-- YOUR TASK --
From the line with "香港/PRO-DIVE (728, 2455)" to the line with "ダイビング初めての方 (306, 2112)", retype every line exactly, including those two, and leave out the rest of the data below.

-- SOURCE INFORMATION --
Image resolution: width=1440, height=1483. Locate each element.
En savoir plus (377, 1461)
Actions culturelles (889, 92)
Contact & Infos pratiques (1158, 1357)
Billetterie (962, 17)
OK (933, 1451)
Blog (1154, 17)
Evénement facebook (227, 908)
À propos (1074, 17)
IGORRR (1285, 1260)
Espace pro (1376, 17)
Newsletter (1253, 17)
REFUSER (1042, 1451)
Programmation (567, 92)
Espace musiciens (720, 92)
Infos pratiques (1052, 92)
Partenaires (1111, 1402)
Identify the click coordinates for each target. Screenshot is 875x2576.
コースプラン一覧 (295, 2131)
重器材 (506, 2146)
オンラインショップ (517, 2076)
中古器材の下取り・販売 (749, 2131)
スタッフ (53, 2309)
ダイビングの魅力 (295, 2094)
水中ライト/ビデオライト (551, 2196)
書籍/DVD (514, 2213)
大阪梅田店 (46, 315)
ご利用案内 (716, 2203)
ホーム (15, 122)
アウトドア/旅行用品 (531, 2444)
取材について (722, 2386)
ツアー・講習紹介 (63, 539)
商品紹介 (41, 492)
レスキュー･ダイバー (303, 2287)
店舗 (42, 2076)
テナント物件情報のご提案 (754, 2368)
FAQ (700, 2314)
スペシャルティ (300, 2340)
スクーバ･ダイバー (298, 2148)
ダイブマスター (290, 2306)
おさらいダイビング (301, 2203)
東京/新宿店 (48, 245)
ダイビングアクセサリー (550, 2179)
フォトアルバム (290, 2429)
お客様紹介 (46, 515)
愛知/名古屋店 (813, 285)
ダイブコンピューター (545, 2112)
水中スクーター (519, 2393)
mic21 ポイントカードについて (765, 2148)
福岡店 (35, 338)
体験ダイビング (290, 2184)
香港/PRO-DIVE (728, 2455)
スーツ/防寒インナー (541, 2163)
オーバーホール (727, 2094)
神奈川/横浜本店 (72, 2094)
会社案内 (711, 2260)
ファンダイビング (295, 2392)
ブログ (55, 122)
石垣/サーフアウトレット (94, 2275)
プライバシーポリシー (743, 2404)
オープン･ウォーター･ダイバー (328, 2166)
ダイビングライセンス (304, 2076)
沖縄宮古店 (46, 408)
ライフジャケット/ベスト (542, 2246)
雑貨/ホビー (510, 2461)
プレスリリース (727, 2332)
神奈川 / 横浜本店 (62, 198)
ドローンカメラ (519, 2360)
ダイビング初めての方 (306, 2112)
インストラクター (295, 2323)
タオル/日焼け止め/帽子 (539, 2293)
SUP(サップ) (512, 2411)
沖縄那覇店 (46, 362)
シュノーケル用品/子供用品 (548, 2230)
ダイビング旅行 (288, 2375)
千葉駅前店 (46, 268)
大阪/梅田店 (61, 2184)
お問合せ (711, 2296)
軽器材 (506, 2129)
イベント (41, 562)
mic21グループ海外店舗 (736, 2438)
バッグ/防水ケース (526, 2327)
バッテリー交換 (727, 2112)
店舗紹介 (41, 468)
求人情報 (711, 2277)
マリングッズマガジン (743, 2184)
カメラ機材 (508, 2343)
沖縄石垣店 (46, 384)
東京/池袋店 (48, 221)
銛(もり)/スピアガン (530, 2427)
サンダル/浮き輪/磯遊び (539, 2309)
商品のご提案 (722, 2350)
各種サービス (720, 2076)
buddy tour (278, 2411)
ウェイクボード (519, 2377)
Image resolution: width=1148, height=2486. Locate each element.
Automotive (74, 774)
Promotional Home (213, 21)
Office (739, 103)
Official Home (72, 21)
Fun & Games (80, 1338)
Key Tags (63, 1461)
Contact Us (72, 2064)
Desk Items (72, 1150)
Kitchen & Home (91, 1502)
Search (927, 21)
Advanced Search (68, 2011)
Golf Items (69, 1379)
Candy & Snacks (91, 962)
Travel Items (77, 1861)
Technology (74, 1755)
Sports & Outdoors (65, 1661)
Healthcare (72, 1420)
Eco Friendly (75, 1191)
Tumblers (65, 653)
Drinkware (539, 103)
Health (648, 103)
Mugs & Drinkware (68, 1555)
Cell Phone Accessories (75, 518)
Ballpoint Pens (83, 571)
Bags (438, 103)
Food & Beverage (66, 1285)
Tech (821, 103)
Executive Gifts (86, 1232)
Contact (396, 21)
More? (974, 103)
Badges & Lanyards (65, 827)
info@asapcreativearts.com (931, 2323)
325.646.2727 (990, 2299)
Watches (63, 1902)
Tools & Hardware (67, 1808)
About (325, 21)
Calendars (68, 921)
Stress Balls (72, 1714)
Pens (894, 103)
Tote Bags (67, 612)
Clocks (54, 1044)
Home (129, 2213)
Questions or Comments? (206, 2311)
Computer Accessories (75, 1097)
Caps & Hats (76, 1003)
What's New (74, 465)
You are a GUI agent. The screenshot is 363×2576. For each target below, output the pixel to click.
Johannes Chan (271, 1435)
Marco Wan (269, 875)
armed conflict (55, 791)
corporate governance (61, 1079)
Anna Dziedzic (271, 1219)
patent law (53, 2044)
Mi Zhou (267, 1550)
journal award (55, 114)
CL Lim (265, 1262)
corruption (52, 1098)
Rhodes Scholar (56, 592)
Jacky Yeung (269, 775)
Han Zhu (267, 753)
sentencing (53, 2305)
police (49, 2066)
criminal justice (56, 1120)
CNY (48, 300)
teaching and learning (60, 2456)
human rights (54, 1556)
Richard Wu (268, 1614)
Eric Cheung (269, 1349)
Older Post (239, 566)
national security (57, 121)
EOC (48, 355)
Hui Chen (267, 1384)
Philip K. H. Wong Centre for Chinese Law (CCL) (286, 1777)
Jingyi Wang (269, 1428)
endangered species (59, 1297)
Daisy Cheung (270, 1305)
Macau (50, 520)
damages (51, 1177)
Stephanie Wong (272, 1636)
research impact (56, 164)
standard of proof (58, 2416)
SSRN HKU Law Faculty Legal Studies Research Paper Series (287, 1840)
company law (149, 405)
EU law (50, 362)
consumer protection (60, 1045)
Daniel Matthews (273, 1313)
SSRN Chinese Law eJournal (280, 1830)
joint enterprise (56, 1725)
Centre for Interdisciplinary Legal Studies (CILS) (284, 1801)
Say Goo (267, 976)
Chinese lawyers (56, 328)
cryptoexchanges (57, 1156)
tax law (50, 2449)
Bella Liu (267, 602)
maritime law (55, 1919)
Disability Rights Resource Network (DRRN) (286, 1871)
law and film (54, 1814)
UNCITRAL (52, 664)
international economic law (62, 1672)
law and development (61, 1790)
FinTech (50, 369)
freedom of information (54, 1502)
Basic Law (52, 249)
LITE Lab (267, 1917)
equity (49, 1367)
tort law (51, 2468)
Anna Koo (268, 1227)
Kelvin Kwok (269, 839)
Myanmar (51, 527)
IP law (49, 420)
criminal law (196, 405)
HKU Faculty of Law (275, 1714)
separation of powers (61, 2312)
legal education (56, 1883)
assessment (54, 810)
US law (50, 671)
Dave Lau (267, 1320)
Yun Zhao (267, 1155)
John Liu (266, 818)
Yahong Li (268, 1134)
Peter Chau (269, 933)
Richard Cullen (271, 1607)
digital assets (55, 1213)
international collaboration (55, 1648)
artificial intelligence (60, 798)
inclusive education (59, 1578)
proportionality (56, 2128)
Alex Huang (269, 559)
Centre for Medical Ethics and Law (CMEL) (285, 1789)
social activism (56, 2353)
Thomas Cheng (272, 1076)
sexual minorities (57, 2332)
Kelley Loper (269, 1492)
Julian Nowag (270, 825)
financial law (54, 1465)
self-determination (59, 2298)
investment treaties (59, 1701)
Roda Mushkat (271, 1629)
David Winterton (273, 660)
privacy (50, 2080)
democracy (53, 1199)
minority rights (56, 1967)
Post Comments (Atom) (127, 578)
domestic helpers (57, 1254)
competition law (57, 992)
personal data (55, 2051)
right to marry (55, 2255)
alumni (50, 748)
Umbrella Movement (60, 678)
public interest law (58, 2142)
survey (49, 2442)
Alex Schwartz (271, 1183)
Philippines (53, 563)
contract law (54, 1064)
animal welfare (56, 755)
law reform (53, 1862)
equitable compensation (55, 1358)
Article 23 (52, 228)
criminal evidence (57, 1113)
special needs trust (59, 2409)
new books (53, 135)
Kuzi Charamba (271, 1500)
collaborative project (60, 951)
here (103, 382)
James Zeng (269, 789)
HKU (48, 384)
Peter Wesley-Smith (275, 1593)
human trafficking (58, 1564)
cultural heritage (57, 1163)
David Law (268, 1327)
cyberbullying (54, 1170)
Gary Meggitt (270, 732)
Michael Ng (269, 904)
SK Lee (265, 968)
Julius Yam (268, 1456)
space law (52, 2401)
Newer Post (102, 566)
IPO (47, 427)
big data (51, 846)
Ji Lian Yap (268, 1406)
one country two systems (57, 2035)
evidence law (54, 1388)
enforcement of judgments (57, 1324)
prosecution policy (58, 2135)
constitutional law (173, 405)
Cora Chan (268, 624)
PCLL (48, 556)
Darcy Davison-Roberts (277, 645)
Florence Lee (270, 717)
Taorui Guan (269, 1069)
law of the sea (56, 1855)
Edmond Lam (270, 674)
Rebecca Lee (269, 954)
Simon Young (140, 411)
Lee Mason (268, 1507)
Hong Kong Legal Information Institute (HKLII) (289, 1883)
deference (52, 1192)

-- PROBLEM SOLUTION --
香港/PRO-DIVE (728, 2455)
スーツ/防寒インナー (541, 2163)
オーバーホール (727, 2094)
神奈川/横浜本店 (72, 2094)
会社案内 (711, 2260)
ファンダイビング (295, 2392)
ブログ (55, 122)
石垣/サーフアウトレット (94, 2275)
プライバシーポリシー (743, 2404)
オープン･ウォーター･ダイバー (328, 2166)
ダイビングライセンス (304, 2076)
沖縄宮古店 (46, 408)
ライフジャケット/ベスト (542, 2246)
雑貨/ホビー (510, 2461)
プレスリリース (727, 2332)
神奈川 / 横浜本店 (62, 198)
ドローンカメラ (519, 2360)
ダイビング初めての方 (306, 2112)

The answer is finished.